Casa la Cuerda emitió un silbido de desaprobación.

—¿Podremos fabricarlos?

—Creo que sí —respondió Thuty—, pero tendremos que consultar los archivos de nuestros maestros loceros.

—Mi iniciador era uno de ellos —recordó Hay—, y no he olvidado nada de sus enseñanzas; pero necesitaré ayuda si la cantidad de jarrones exigida es importante.

—Lo es —afirmó Paneb—. Mañana mismo abriremos un taller consagrado a su fabricación.

—¿Tenemos bastante arena que contenga una gran proporción de cuarzo? —preguntó el jefe del equipo de la izquierda.

—No —repuso el orfebre Thuty—, pero sé dónde encontrarla.

—Eso no es todo —prosiguió Paneb.

—¡Pero nos están exigiendo demasiado! —protestó Casa la Cuerda.

—El visir del Sur nos ha hecho, personalmente, un encargo urgente.

—¿Ese viejo perillán? —se extrañó Fened la Nariz—. Se limita a sacarse de encima los asuntos en curso, a la espera de que lo sustituyan en su cargo. ¡Y nunca ha puesto los pies en la aldea!

—El visir necesita dos grandes sarcófagos de madera.

—Los carpinteros de Karnak pueden procurárselos —estimó Didia el Generoso.

—Pero nos lo ha pedido a nosotros. Tú los harás, carpintero.

—Bueno, tal vez sea mejor dejar de discutir, beber un buen trago y ponerse manos a la obra.

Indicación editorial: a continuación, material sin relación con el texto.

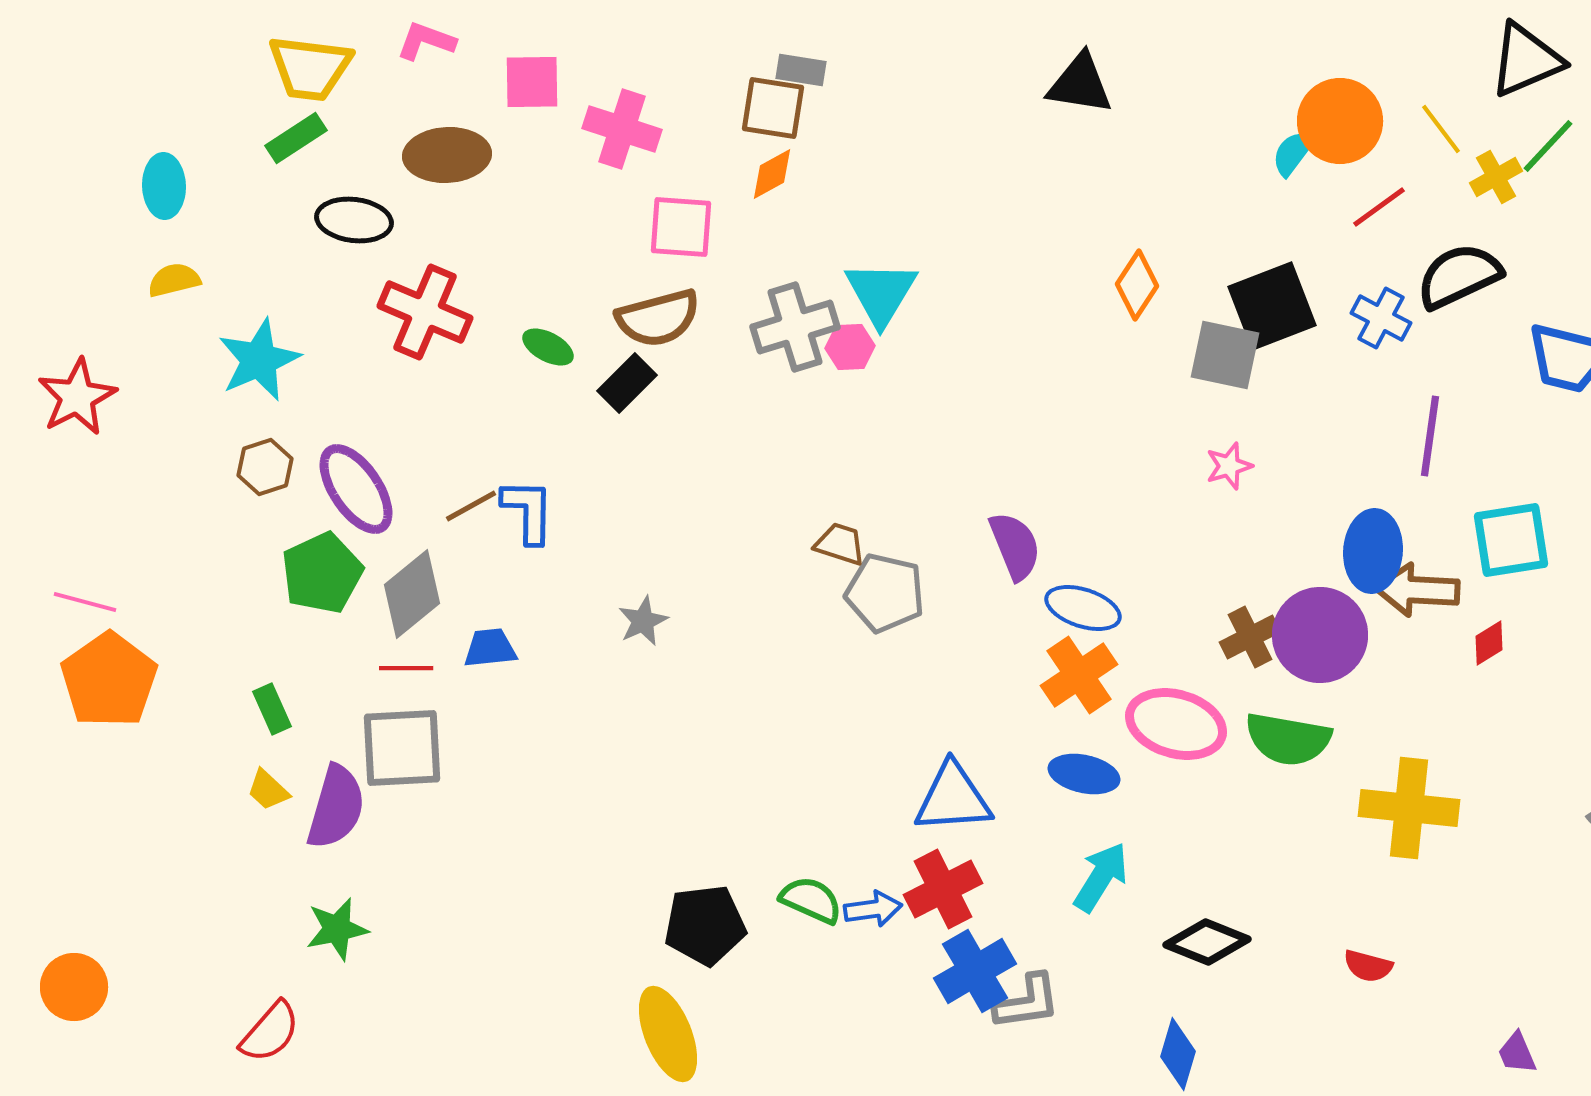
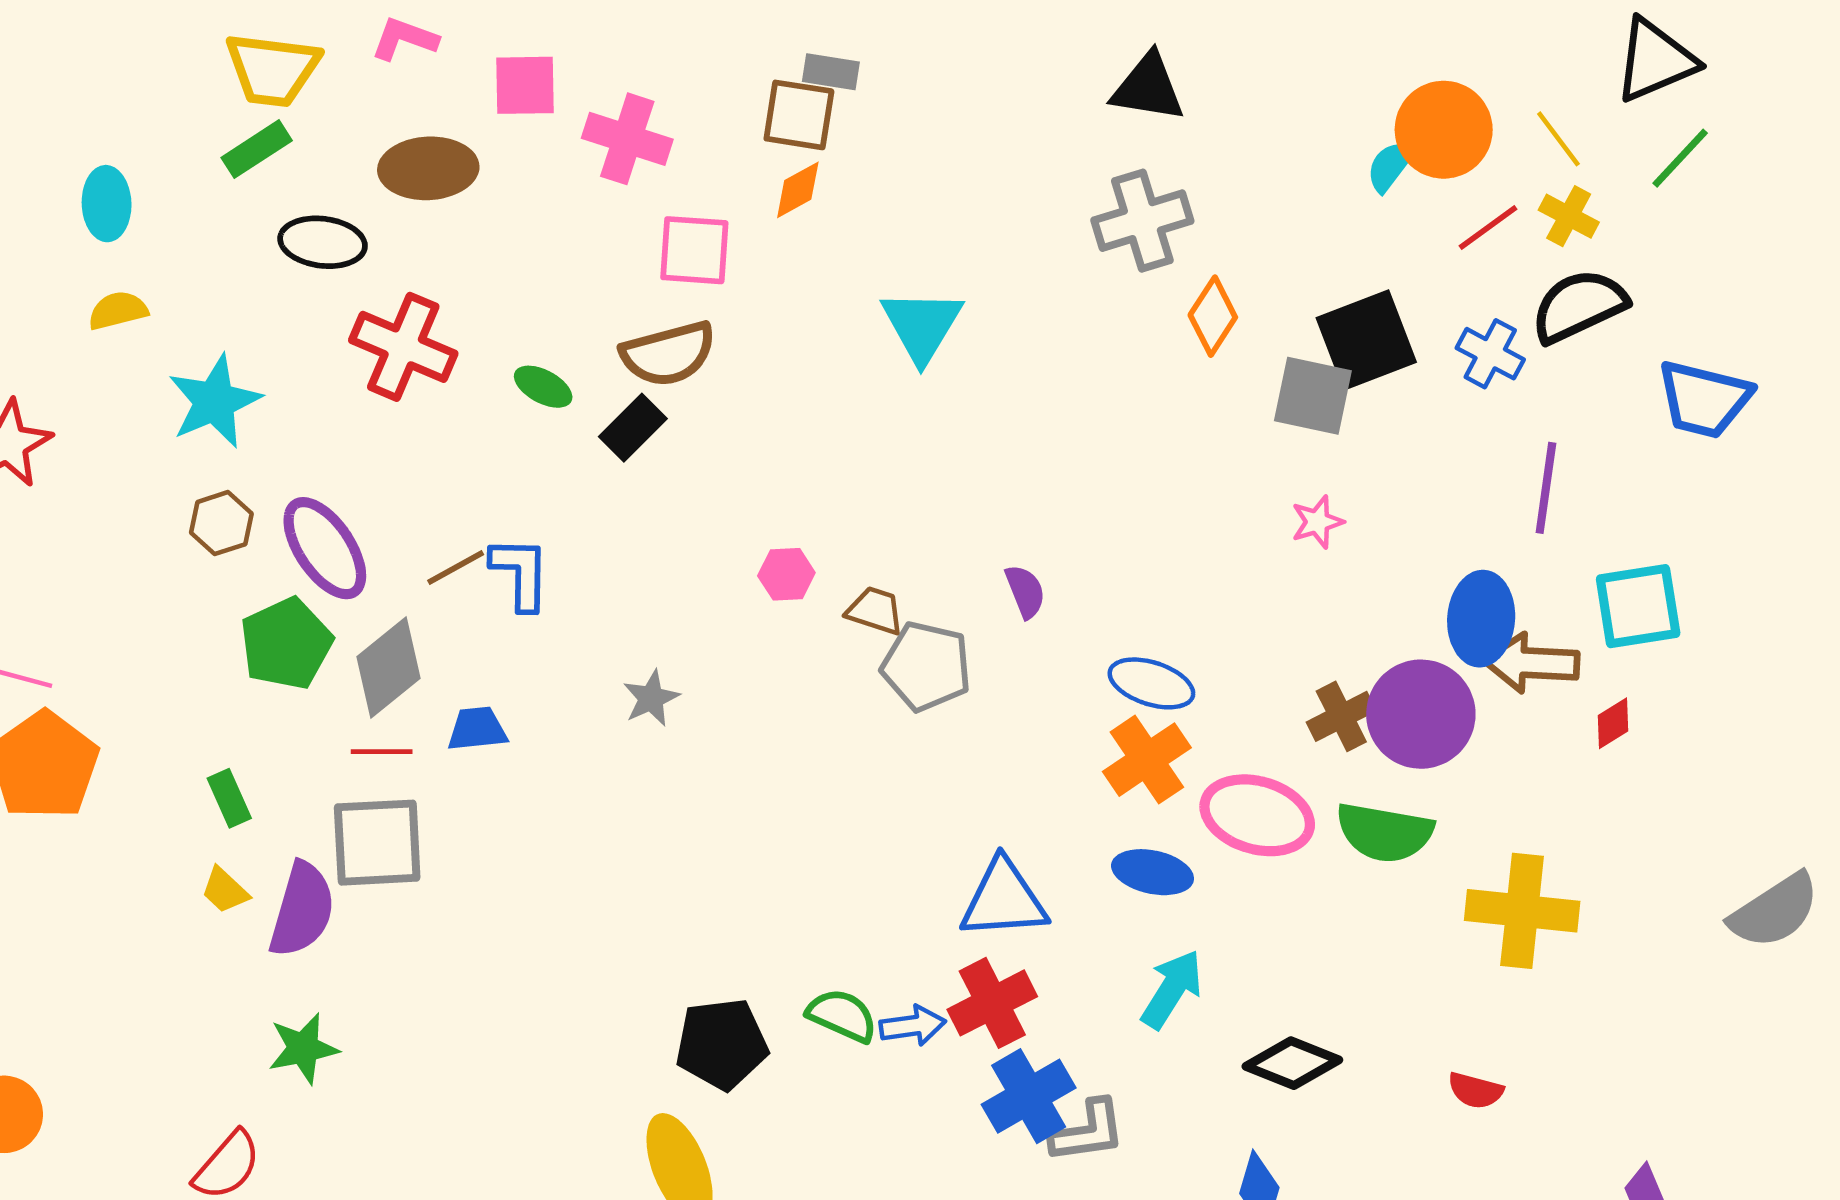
yellow cross: (1496, 177) -> (1569, 216), moved, turned -33
gray cross: (795, 327) -> (1142, 221), moved
pink hexagon: (850, 347) -> (786, 574), moved
purple semicircle: (1015, 546) -> (1025, 591), moved, size x0.7

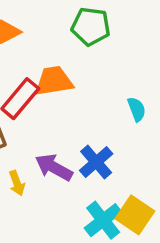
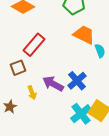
orange trapezoid: (54, 81) -> (84, 35), moved, turned 35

La proposición del carpintero ganó por unanimidad.

A invitación del maestro de obras, los artesanos unieron las manos para sentir la energía que circulaba por el equipo.

Cuando la puerta del local de la cofradía se cerró, Paneb permaneció solo bajo el cielo estrellado.

—No te alejes de mí, Nefer, y que tu silencio se haga palabra. Escucho tu voz, vivo con tu vida, mi mano prolonga tu mano y te continúo.